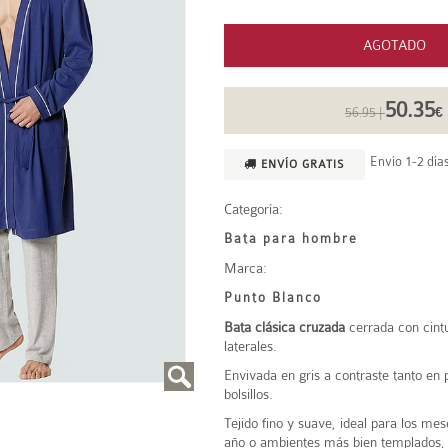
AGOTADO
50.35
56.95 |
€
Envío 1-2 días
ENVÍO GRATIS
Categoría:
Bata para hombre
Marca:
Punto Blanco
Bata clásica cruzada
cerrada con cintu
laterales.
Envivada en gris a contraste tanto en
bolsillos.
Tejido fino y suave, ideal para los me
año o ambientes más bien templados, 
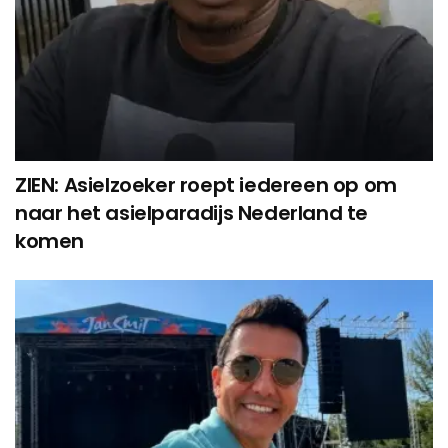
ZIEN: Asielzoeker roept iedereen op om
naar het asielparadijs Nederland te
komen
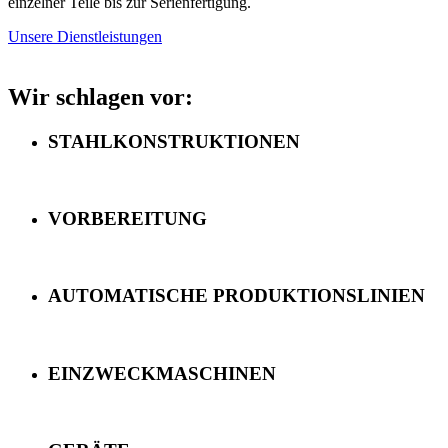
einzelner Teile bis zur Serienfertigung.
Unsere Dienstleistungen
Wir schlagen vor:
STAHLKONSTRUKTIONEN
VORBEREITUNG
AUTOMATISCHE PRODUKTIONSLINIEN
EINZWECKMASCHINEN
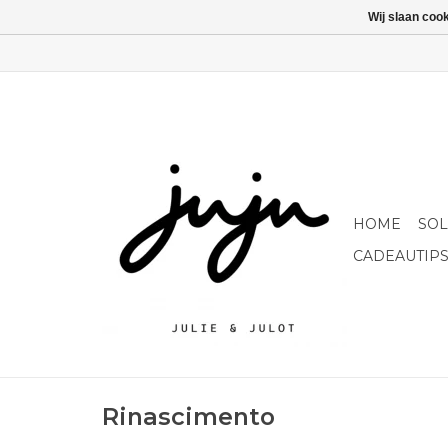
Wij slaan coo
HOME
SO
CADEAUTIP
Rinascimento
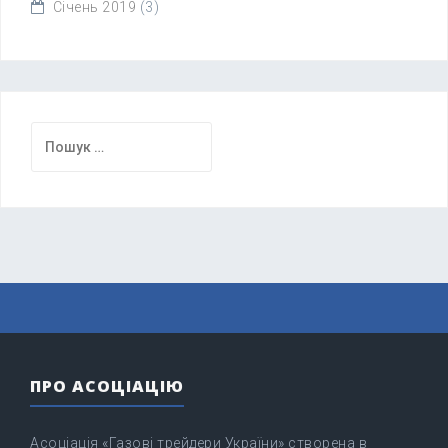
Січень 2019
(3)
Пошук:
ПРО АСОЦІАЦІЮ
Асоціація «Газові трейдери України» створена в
········
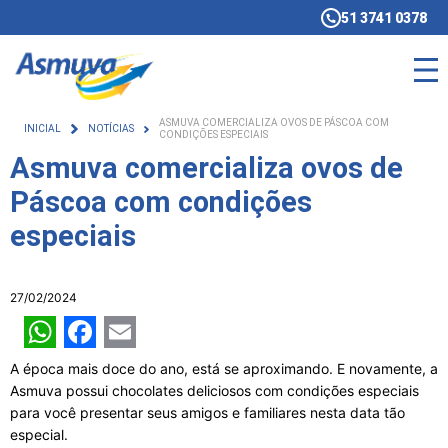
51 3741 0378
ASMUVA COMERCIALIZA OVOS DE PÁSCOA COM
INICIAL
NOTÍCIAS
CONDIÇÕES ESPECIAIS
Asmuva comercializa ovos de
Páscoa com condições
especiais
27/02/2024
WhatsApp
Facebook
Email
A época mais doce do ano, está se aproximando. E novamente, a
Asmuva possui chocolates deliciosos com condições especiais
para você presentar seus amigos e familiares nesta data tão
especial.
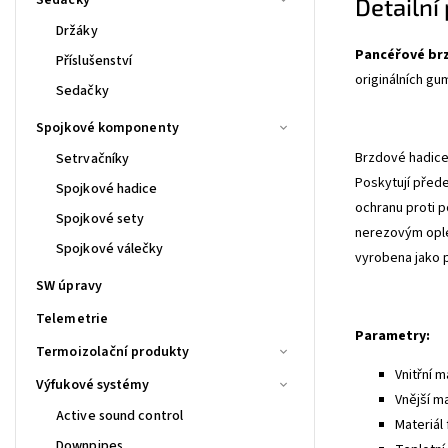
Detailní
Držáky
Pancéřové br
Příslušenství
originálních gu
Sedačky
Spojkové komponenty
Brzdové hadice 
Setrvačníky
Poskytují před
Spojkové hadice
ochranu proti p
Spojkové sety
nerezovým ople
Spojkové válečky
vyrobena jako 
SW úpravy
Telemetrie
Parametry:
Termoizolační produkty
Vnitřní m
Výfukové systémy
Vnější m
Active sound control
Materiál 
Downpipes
········
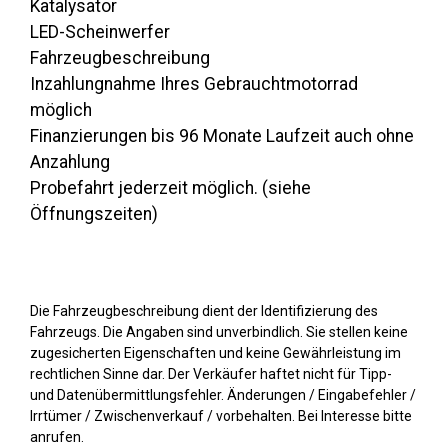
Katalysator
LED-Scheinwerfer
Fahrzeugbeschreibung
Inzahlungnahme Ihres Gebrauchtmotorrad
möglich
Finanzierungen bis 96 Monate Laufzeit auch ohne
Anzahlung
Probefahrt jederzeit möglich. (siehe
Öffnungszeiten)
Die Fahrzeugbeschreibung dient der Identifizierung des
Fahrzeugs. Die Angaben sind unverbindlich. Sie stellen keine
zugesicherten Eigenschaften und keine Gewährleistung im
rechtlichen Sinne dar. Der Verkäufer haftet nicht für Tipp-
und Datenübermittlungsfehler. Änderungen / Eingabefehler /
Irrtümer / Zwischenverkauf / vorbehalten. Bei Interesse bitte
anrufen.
········
Could you state how many lines above include the word "Bata"? Reply with that number alone.

2